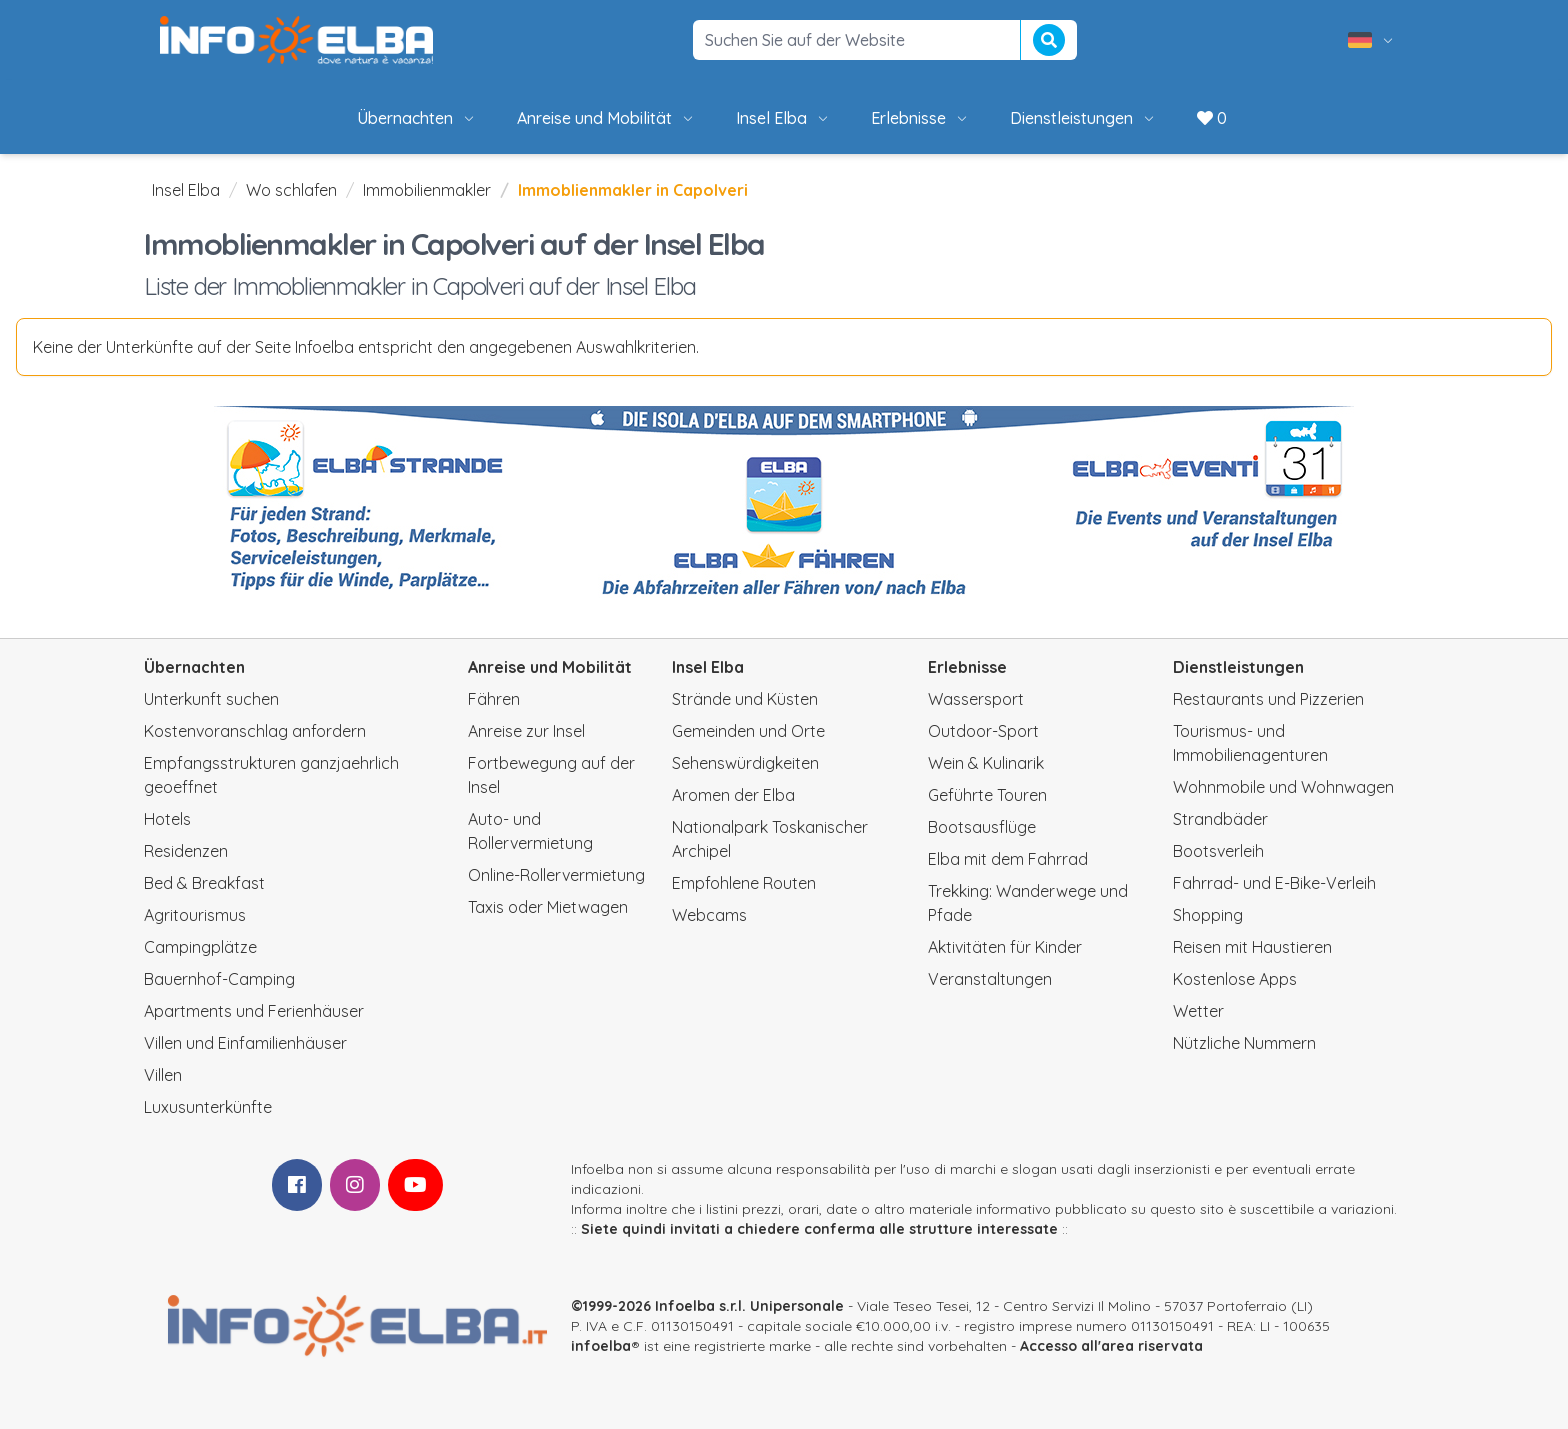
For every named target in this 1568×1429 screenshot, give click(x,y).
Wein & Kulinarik (986, 763)
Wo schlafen (291, 190)
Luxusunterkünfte (208, 1107)
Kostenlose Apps (1235, 979)
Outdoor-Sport (983, 731)
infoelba (601, 1346)
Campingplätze (200, 947)
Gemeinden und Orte (748, 731)
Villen (163, 1075)
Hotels (167, 819)
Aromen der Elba (733, 795)
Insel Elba (783, 118)
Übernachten (417, 118)
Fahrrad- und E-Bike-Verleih (1274, 883)
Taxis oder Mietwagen (548, 907)
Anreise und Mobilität (606, 118)
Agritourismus (195, 915)
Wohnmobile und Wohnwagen (1283, 787)
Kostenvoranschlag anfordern (255, 731)
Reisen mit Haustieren (1252, 947)
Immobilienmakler (427, 190)
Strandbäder (1220, 819)
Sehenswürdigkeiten (745, 763)
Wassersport (976, 699)
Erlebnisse (920, 118)
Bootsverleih (1218, 851)
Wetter (1198, 1011)
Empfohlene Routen (744, 883)
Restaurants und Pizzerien (1268, 699)
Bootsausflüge (982, 827)
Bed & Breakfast (204, 883)
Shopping (1208, 915)
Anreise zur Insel (526, 731)
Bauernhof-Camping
+ + + + + + +
**ASSIGNMENT:**
Could you repeat all of the entries exactly, without any of the images?

**OUTPUT OF THE EXERCISE:**
For every named target in this 1568×1429 screenshot, give click(x,y).
Wein & Kulinarik (986, 763)
Wo schlafen (291, 190)
Luxusunterkünfte (208, 1107)
Kostenlose Apps (1235, 979)
Outdoor-Sport (983, 731)
infoelba (601, 1346)
Campingplätze (200, 947)
Gemeinden und Orte (748, 731)
Villen (163, 1075)
Hotels (167, 819)
Aromen der Elba (733, 795)
Insel Elba (783, 118)
Übernachten (417, 118)
Fahrrad- und E-Bike-Verleih (1274, 883)
Taxis oder Mietwagen (548, 907)
Anreise und Mobilität (606, 118)
Agritourismus (195, 915)
Wohnmobile und Wohnwagen (1283, 787)
Kostenvoranschlag anfordern (255, 731)
Reisen mit Haustieren (1252, 947)
Immobilienmakler (427, 190)
Strandbäder (1220, 819)
Sehenswürdigkeiten (745, 763)
Wassersport (976, 699)
Erlebnisse (920, 118)
Bootsverleih (1218, 851)
Wetter (1198, 1011)
Empfohlene Routen (744, 883)
Restaurants und Pizzerien (1268, 699)
Bootsausflüge (982, 827)
Bed & Breakfast (204, 883)
Shopping (1208, 915)
Anreise zur Insel (526, 731)
Bauernhof-Camping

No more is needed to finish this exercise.